ObjectiveTo identify clusters of peripheral involvement according to the specific location of peripheral manifestations (ie, arthritis, enthesitis and dactylitis) in patients with spondyloarthritis (SpA) including psoriatic arthritis (PsA), and to evaluate whether these clusters correspond with the clinical diagnosis of a rheumatologist.MethodsCross-sectional study with 24 participating countries. Consecutive patients diagnosed by their rheumatologist as PsA, axial SpA or peripheral SpA were enrolled. Four different cluster analyses were conducted: one using information on the specific location from all the peripheral manifestations, and a cluster analysis for each peripheral manifestation, separately. Multiple correspondence analyses and k-means clustering methods were used. Distribution of peripheral manifestations and clinical characteristics were compared across the different clusters.ResultsThe different cluster analyses performed in the 4465 patients clearly distinguished a predominantly axial phenotype (cluster 1) and a predominantly peripheral phenotype (cluster 2). In the predominantly axial phenotype, hip involvement and lower limb large joint arthritis, heel enthesitis and lack of dactylitis were more prevalent.
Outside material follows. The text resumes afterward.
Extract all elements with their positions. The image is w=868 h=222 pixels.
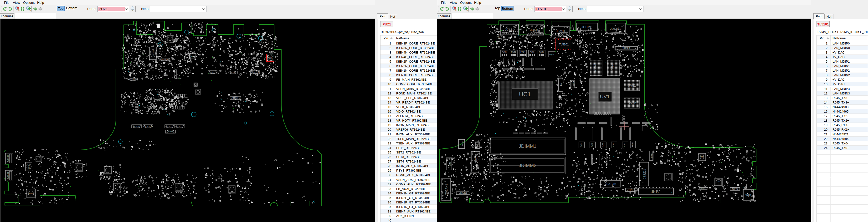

In the predominantly peripheral phenotype, different subgroups were distinguished based on the type and location of peripheral involvement: a predominantly involvement of upper versus lower limbs joints, a predominantly axial enthesitis versus peripheral enthesitis, and predominantly finger versus toe involvement in dactylitis. A poor agreement between the clusters and the rheumatologist‘s diagnosis as well as with the classification criteria was found.ConclusionThese results suggest the presence of two main phenotypes (predominantly axial and predominantly peripheral) based on the presence and location of the peripheral manifestations.